🤖 AI Summary
This paper addresses the challenge of identifying interactive scenarios in autonomous vehicle (AV) safety assessment. We propose “Surprise Potential,” a novel metric that quantifies the deviation induced in AV-predicted trajectories of other traffic participants, enabling automatic identification of high-interaction critical scenarios from real-world driving logs. Methodologically, we introduce human preference learning–derived reward functions as the ground-truth benchmark for interaction labeling; integrate nuScenes-based trajectory prediction, counterfactual perturbation, and exhaustive design-space enumeration to rigorously evaluate candidate metrics; and demonstrate that the optimal Surprise Potential formulation achieves strong alignment with human intuition (correlation > 0.82).
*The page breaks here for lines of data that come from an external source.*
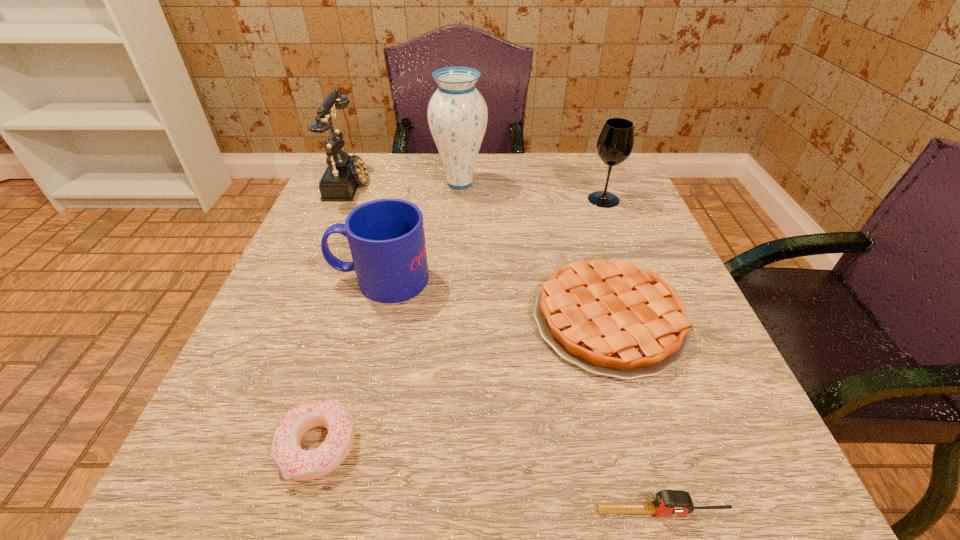 At what (x,y) coordinates should I click in order to perform the action: click on blank space located on the side with the handle of the mug. Please return your answer as a coordinate pair (x, y). Looking at the image, I should click on point(299,279).

Find the location of a particular element. This screenshot has height=540, width=960. free space located 0.400m on the back of the pie is located at coordinates (564, 167).

Find the location of a particular element. The image size is (960, 540). free spot located on the right of the second nearest object is located at coordinates (572, 447).

In order to click on vacant position located 0.060m on the back of the nearest object in this screenshot , I will do `click(647, 454)`.

You are a GUI agent. You are given a task and a screenshot of the screen. Output one action in this format:
    pyautogui.click(x=<x>, y=<y>)
    Task: Click on the vase at the far edge
    
    Given the screenshot: What is the action you would take?
    pyautogui.click(x=457, y=113)

Locate an element on the screen. The image size is (960, 540). telephone that is positioned at the far edge is located at coordinates (344, 173).

Find the location of `wineglass that is at the far edge`. wineglass that is at the far edge is located at coordinates (615, 143).

Identify the location of doughnut that is positioned at the near edge. The width and height of the screenshot is (960, 540). tap(293, 462).

Locate an element on the screen. tape measure that is at the near edge is located at coordinates (669, 503).

Locate an element on the screen. The width and height of the screenshot is (960, 540). telephone that is positioned at the left edge is located at coordinates (344, 173).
Compared to existing approaches, our metric significantly improves recognition accuracy for interactive scenarios, effectively filters high-value test cases, and enhances the discriminative power and practical utility of motion planner robustness evaluation.
📝 Abstract
Validating the safety and performance of an autonomous vehicle (AV) requires benchmarking on real-world driving logs. However, typical driving logs contain mostly uneventful scenarios with minimal interactions between road users. Identifying interactive scenarios in real-world driving logs enables the curation of datasets that amplify critical signals and provide a more accurate assessment of an AV's performance. In this paper, we present a novel metric that identifies interactive scenarios by measuring an AV's surprise potential on others. First, we identify three dimensions of the design space to describe a family of surprise potential measures. Second, we exhaustively evaluate and compare different instantiations of the surprise potential measure within this design space on the nuScenes dataset. To determine how well a surprise potential measure correctly identifies an interactive scenario, we use a reward model learned from human preferences to assess alignment with human intuition. Our proposed surprise potential, arising from this exhaustive comparative study, achieves a correlation of more than 0.82 with the human-aligned reward function, outperforming existing approaches. Lastly, we validate motion planners on curated interactive scenarios to demonstrate downstream applications.